The wetlands attract those, less innocent than the cockle pickers, but caught too in the shadows of the edgelands and margins. It is in the ‘dark flat wilderness beyond the churchyard, intersected with dykes and mounds and gates’ that Pip first encounters the escaped convict, Magwitch in Great Expectations (Dickens, p.35). Magwitch bears corporeal witness to the agency of this bleak marsh: he is ‘soaked in water, and smothered in mud, and lamed by stones, and cut by flints, and stung by nettles, and torn by briars’ (p.36). This is land that always exacts payment.

Magwitch’s crimes alert us that that this is also a place for transgression. Not far from where I write, you will find (although it may prove harder than you think) The Locks Inn in Geldeston. Marooned in the Waveney marshlands that separate Suffolk from Norfolk, this was (formerly) a site of cross-country smuggling and illegal prize-fighting.

The wetlands, like other liminal spaces, ‘fall outside of the geographic grid’ (Iedema et al). As Roberts note, the cultural and literary imaginaries of marsh, mire and estuary hold these as marginal and socially ‘empty’ spaces (Roberts, p.216). They feature the featureless which is why, in representations of the Norfolk Broads, the drainage mill and wherry have played such an important role ‘in the symbolic construction of place in a landscape otherwise characterised in terms of its flatness and lack of prominent (natural) topographic features’ (Roberts, p.217). These are the visual and cognitive equivalents of the firm sand, grass or moss that ensure confident navigation through quicksand and bog.

These spaces are also ‘empty’ in a utilitarian sense. They are ‘denuded of a rationalised function’ (Roberts, p.217). What are the wetlands for? And we see echoes of this in our own liminal, organisational spaces – the corporate shadows of marsh, mire and estuaries. In their study of how a bulge in a hospital corridor became a site of instruction and knowledge exchange, Iedema et al note that it ‘lacked functional definition’; it did not ‘embody strong indications to staff about what is to take place’ there (Iedema et al, p.53). Corridors, toilets, store-rooms, lifts, stairwells, kitchens, photocopier rooms – these are all spaces that do ‘not seem to serve a productive function’ from a rational, calculative perspective (Warnes, p.46). They embody, in a sense, ‘space out of space’ (Van Marrewijk and Yanow, p.10). Yet, like the wetlands they metaphorically reflect, these too are spaces of potency and energy – spaces for story, creativity, interaction, learning and transformation. Spaces too where we can lose ourselves but, unlike Grimpen Mire, always guarantee a safe return.

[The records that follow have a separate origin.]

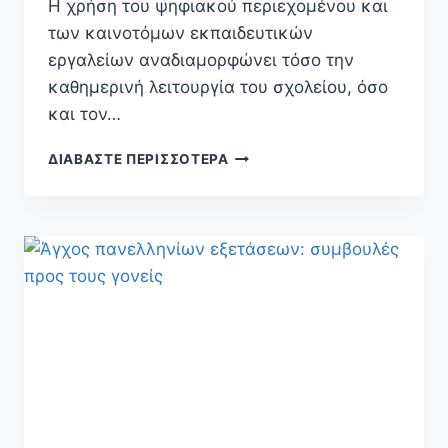
Η χρήση του ψηφιακού περιεχομένου και
των καινοτόμων εκπαιδευτικών
εργαλείων αναδιαμορφώνει τόσο την
καθημερινή λειτουργία του σχολείου, όσο
και τον…
ΔΙΑΒΆΣΤΕ ΠΕΡΙΣΣΌΤΕΡΑ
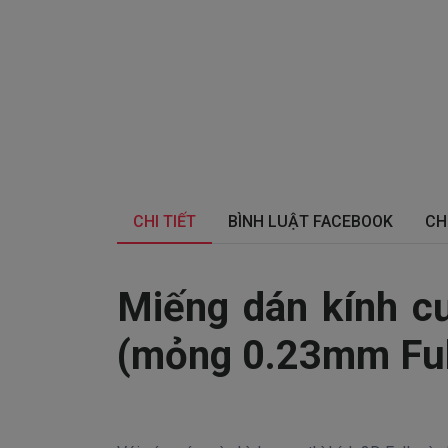
CHI TIẾT
BÌNH LUẬT FACEBOOK
CH
Miếng dán kính c
(mỏng 0.23mm Ful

Andrews, H. and Robert, L. (2012) ‘Re-mapping liminality’, in Andrews, H. and Robert, L. (eds.) Liminal landscapes: travel, experiences and spaces in between. Routledge.

Conan Doyle, A. (1902), The hound of the Baskervilles. Pan.

Dickens, C. (1861), Great expectations. Penguin.

Heaney, S. (1980), ‘The Tollund Man’, in Selected poems: 1965-1975. Faber.

Iedema, R, Long, D and Carroll, K. (2010) ‘Corridor communication, spatial design and patient safety: enacting and managing complexities’, in van Marrewijk, A. and Yanow, D. (eds.) Organisational spaces: dematerialising the workaday world. Edward Elgar.

Leyshon, C. (2018), ‘Finding the coast: environmental governance and the characterisation of land and sea’, Area, 50(2), pp. 150-158.

Macfarlane, R. (2012), The old ways: a journey on foot. Hamish Hamilton.

Morrison, B. (1982), Seamus Heaney. Metheun.

Roberts, L. (2018), Spatial anthropology: excursions in liminal space. Rowman & Littlefield.

Van Marrewijk, A. and Yanow, D. (2010) ‘Introduction: the spatial turn in organizational studies’, in van Marrewijk, A. and Yanow, D. (eds.) Organizational spaces; rematerializing the workaday world. Edward Elgar.

Warnes, S. (2015) Exploring the lived dimension of organizational space: an ethonographic study of an English Cathedral. PhD thesis, University of Essex, UK.